• [WHAT YOU HAVE TO DO]
The result should be every line of the listing that holds the word "Road".

• [TASK MATERIAL]
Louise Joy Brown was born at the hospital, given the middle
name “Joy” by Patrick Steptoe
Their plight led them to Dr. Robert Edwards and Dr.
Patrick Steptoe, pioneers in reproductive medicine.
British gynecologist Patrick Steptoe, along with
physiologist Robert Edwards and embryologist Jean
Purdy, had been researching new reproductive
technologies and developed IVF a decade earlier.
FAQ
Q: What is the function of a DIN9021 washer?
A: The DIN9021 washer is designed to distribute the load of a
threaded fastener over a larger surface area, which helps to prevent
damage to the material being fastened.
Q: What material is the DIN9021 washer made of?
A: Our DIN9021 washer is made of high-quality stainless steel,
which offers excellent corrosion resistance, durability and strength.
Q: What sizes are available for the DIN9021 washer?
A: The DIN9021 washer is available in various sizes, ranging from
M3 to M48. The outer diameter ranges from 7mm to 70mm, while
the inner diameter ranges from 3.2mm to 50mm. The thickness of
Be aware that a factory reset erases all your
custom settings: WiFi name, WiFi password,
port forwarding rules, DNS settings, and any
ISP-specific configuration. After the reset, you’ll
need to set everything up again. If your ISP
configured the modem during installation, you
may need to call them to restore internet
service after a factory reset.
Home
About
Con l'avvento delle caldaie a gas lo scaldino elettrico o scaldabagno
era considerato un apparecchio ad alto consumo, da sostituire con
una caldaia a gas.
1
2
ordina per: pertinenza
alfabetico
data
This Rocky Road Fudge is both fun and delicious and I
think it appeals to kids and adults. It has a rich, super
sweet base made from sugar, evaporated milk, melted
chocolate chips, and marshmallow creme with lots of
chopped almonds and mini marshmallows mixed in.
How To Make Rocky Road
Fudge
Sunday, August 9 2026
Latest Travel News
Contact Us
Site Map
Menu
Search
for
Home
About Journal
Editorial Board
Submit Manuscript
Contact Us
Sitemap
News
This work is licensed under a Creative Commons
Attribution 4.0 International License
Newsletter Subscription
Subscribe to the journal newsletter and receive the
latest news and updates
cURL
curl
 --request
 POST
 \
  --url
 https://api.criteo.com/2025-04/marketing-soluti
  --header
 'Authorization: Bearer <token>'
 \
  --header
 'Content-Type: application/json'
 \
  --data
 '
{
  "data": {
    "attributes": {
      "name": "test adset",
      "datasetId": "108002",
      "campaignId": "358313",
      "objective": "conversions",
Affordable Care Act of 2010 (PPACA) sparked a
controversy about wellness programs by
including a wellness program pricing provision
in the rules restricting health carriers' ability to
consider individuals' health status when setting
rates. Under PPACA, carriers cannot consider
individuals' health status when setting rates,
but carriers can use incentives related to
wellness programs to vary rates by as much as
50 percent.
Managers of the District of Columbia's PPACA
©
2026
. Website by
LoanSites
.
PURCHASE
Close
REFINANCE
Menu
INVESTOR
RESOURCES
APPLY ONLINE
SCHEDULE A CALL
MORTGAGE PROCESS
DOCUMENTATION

• [COMPLETED EXERCISE]
This Rocky Road Fudge is both fun and delicious and I
How To Make Rocky Road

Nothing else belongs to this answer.